Probably the most common question I get asked about Thatch Roofs is how long do they last or what is their expected lifespan?
It’s easy to quote figures for different types of materials which can be fairly arbitrary and can unfortunately vary enormously, even between Thatchers. For any Thatcher, being able to quote a long life for their work is important as it will be a positive reflection of their workmanship. However rather than quote best case scenarios, it’s obviously more realistic to look at averages and focus on what factors may influence how a particular roof may wear. Yes, some thatched roofs have lasted a long time and hopefully many others will, but just as some people will live to a hundred or more, these are the exceptions and not the general rule.

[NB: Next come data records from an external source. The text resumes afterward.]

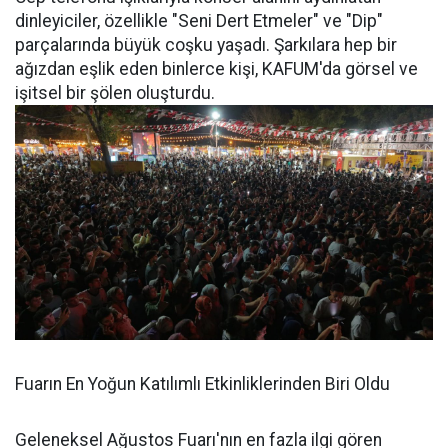
dinleyiciler, özellikle "Seni Dert Etmeler" ve "Dip"
parçalarında büyük coşku yaşadı. Şarkılara hep bir
ağızdan eşlik eden binlerce kişi, KAFUM'da görsel ve
işitsel bir şölen oluşturdu.
Fuarın En Yoğun Katılımlı Etkinliklerinden Biri Oldu
Geleneksel Ağustos Fuarı'nın en fazla ilgi gören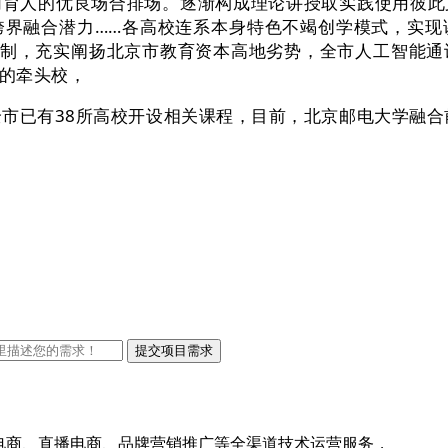
同育人的优良场合排场。逐渐构成理论讲授取实践使用彼此
跨界融合潜力……各高校连系本身特色不竭创学模式，实现
机制，充实阐扬北京市教育资本高地劣势，全市人工智能
的牵头校，
市已有38所高校开设相关课程，目前，北京邮电大学融合
线上电商、直播电商、品牌营销推广等全渠道技术运营服务，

So, what do we mean when we talk about lifespans of thatch?
The first thing to say is it’s not a case of a roof keeping the weather out one day and then the next it suddenly fails. Thatch decay is a gradual process which starts the day a roof is completed. A thatch owner who has lived in the same property for many years will know this and have some idea of when the roof will need repairs and ultimately rethatching. The difficulty comes when a new owner does not have the history of a thatched roof - that is when it was thatched or re-thatched and when it has been re-ridged and repaired. For this reason, we would always recommend that prospective purchasers have a written roof survey carried out by a thatcher. Such a survey should ultimately conclude as to why work should be carried out and when this should be.
The complication with assessing the durability of thatch roofs is they will wear at different rates depending on several factors. The main ones are the steepness or pitch of the roof, how much they are in shade or have overhanging trees or shrubs, how much they are exposed to wind or extreme weather, the quality of workmanship and materials and the design of the roofs themselves.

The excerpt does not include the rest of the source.